I really like to think of myself as a typical Texas girl. I grew up going to schools that taught you square dancing, surrounded by cow farms, spending my summers exploring all the little creeks and grasses that grew around my childhood home. I grew up in a large religious family in El Salvador that for many reasons didn’t get involved in politics – but there’s really no way to grow up in Texas and pretend that politics isn’t not affect all aspects of our lives. communities, particularly with regard to abortion.
So when I found out I was pregnant in high school, I knew the decision to have an abortion was going to be a huge part of who I was going forward. Despite all the negative messages my entire life, I knew immediately that having an abortion was the right choice for me and that I was going to end a pregnancy that I didn’t want no matter what. I just wasn’t going to continue being pregnant if I didn’t want to be.
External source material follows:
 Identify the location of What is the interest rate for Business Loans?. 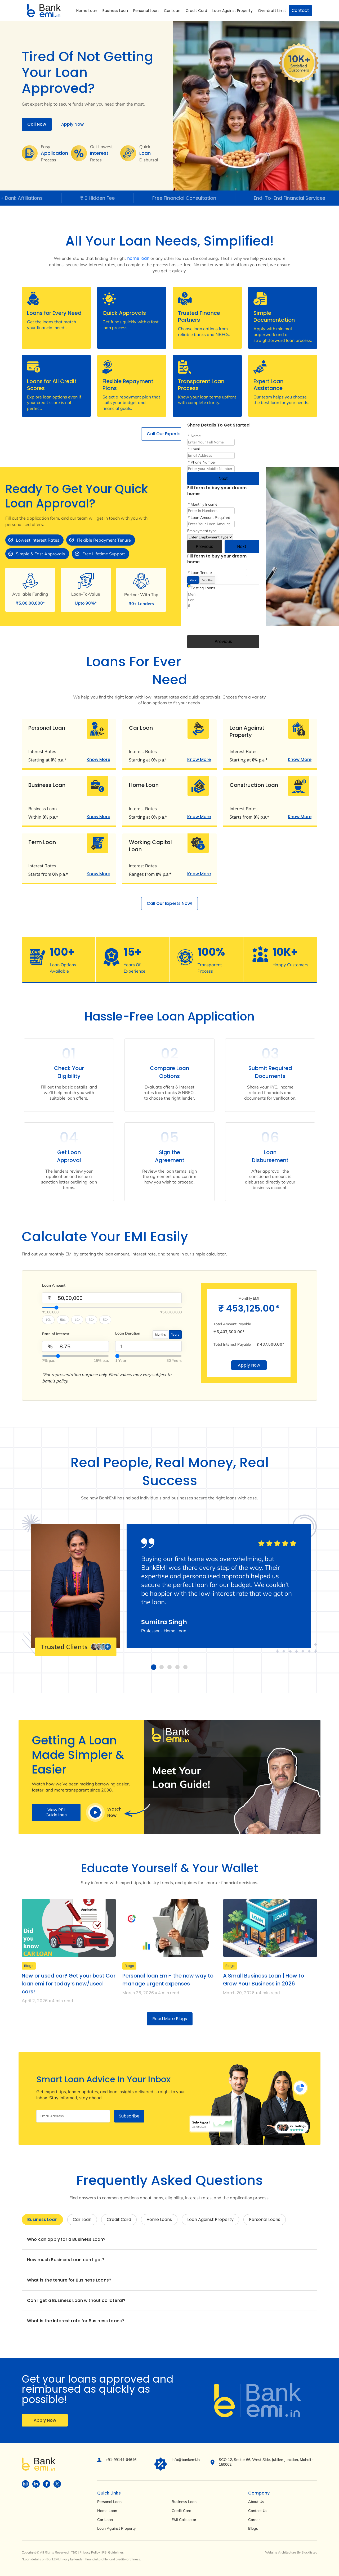 (75, 2321).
The whole experience was stressful, but not because of the abortion itself. Because of all the state-imposed hurdles required by conservative and Republican leaders in Texas and the pervasive stigma I had absorbed my entire life.
Abortion itself was an act of empowerment. It was the first time I really experienced autonomy, agency and power over my own life and body. The experience was equally important to the development of my political identity, as it was the first time I felt the impact of politics, policies and how ingrained abortion stigma is in our society. .
So when I woke up on June 24 and read the news that the United States Supreme Court had overturned the landmark abortion decision Roe v. Wade – before I even really had a chance to take my first breath, let alone drink a cup of coffee – my mind went back to who I was in the high school bathroom watching that pregnancy test positive.
Then my thoughts immediately turned to everyone in Texas and across the country seeking abortion care while receiving notifications on their phones and radios that SCOTUS had finally cleared Roe V. Wade – which never guaranteed us full access to abortion care, but meant that we had certain rights.
Each year since I had my abortion, I have seen our country become a more hostile space for people seeking this type of care – at the same time as we struggle with overwhelming and interconnected issues such as the threat of extreme right for our democracy, the climate emergencies and the massacres against which the government refuses to take serious measures. But abortion? It is apparently obvious. When it comes to an attack on abortion access and bodily autonomy, the government decides to act.
The text messages I’ve received since the cancellation of Roe v. Wade come from people wondering what’s next and what do we do now. And to be honest, the answer for me isn’t as simple as going to the next protest or calling your senator. For me, what we need to do is invest in our communities.
Places like Texas have operated under anti-abortion governments for years. The silver lining here is that we have discovered systems rooted in community care and radical love that we can continue to support to ensure that no matter what, people have access to the care they need.
Community care is vital, now more than ever. We can all act. Share your abortion story, be a strong supporter of abortion access, and show up for loved ones who need abortions. Provide direct assistance such as transportation, housing, childcare, and translation, as practical support is critical to abortion access, especially as states impose more restrictions that force people to travel to access care. Familiarize yourself with what it takes to get an abortion in your community and where the nearest clinic is, even if it’s in another state.
Either way, we must and will show up for each other because people who have abortions deserve to be loved and protected. We are the ones we’ve been waiting for.
Stephanie Gomez is a Texas abortion storyteller with We Testify. You can follow her on Twitter @houstephtx.
All opinions expressed in this article are those of the author.